Per finire con Carlo Levi, pittore, giornalista e scrittore. Studiò medicina e cominciò a dipingere sotto la guida di Felice Casorati. Esordì come pittore appena ventenne. Tra i fondatori del gruppo dei Sei di Torino, in opposizione a Novecento, a Parigi entrò in contatto con i Fauves, Modigliani e Kokoschka. Espose in Italia e all’estero ed ebbe grande successo nella personale alla Biennale di Venezia nel 1954. Cresciuto nel clima gobettitano di Rivoluzione liberale, partecipò attivamente alla Resistenza (fu tra i fondatori di Giustizia e Libertà) e, condannato dal regime fascista al soggiorno coatto in Lucania, scrisse il famosissimo Cristo si è fermato a Eboli (1945) realizzando nello stesso periodo numerosi ritratti della gente del luogo, a completamento di un’indagine psicologica e sociologica di un luogo e dei suoi valori che volle far passare sia attraverso la parola scritta che mediante l’immagine pittorica.
Perché se “L’arte è una parola” come ha detto l’artista francese Ben Vautier, forse è la parola più grande, in grado di contenere e di esprimere ogni forma e contenuto ed essere essa stessa forma e contenuto.

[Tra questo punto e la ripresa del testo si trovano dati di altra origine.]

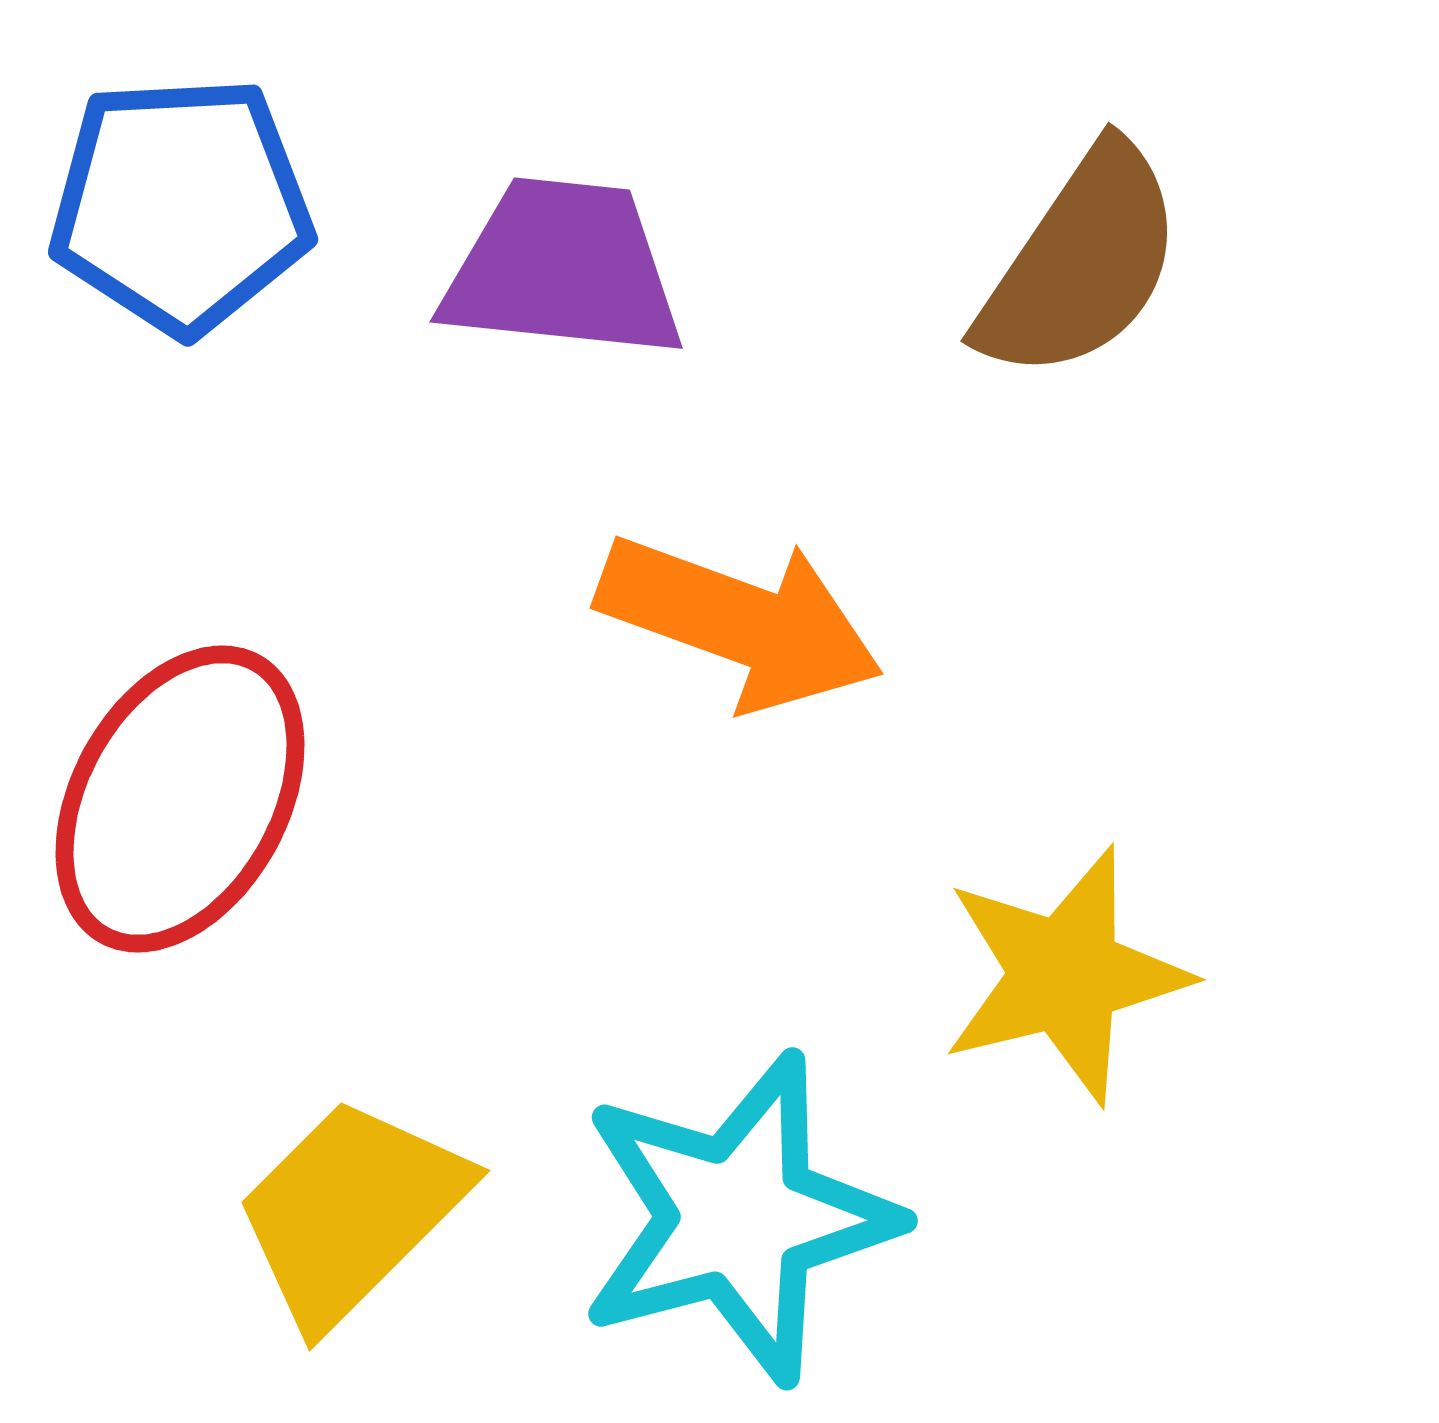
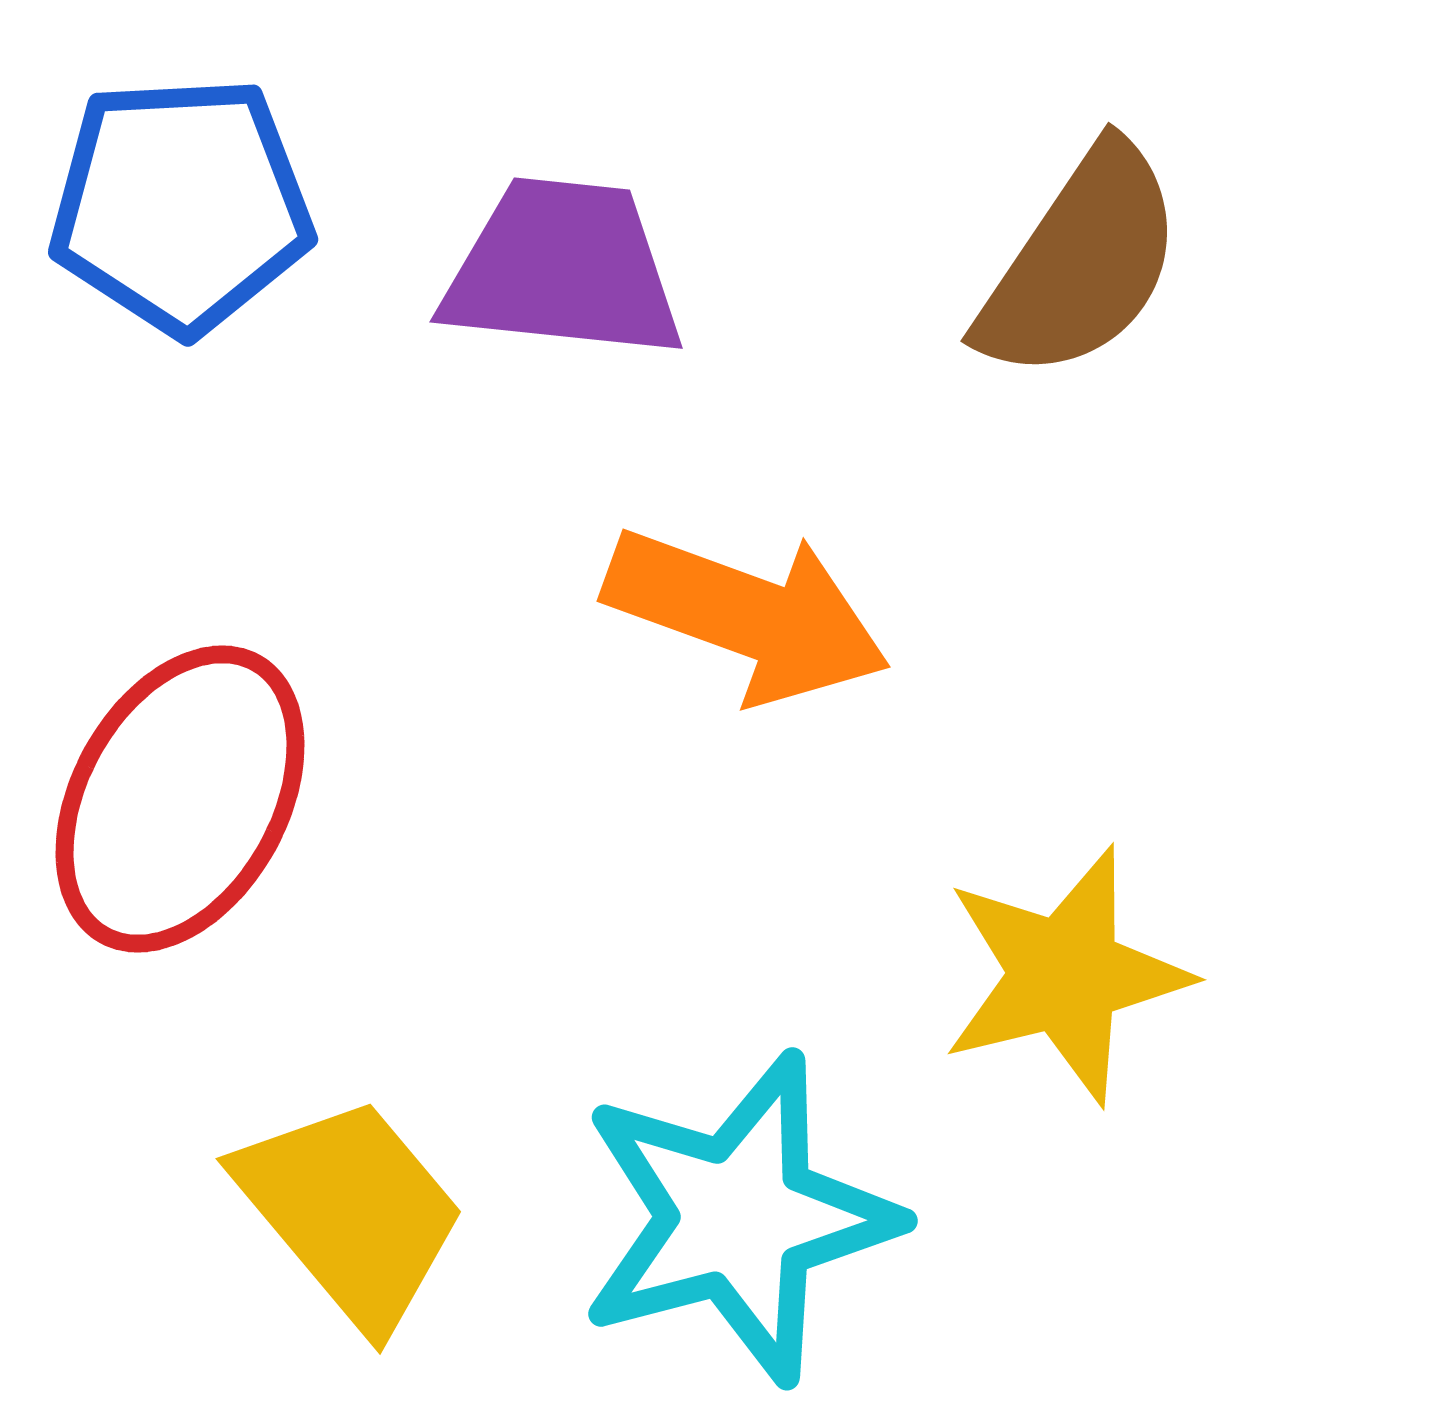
orange arrow: moved 7 px right, 7 px up
yellow trapezoid: rotated 95 degrees clockwise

Non sorprende che la 55a Biennale di Venezia (fino al 24 novembre 2013), intitolata Il Palazzo Enciclopedico, sia ispirata all’idea di un museo immaginario in grado di ospitare tutto il sapere dell’umanità e si apra con il Libro rosso di Carl Gustav Jung, un corposo volume di oltre duecento pagine scritto e illustrato dallo psichiatra svizzero che vi lavorò per sedici anni, tra il 1914 e il 1930. Considerato un esercizio d’immaginazione attiva, è rimasto inedito fino al 2009 ed è esposto per la prima volta come un’opera d’arte, rappresentativa di quelle immagini interiori che le parole, forse, non possono esprimere o, almeno, non completamente.
Nel Padiglione Centrale della mostra un grande libro si squaderna sotto i nostri occhi carichi di sorpresa ed ammirazione proprio come davanti ad una straordinaria opera d’arte.
Per la serie: dalla scrittura all’arte e ritorno.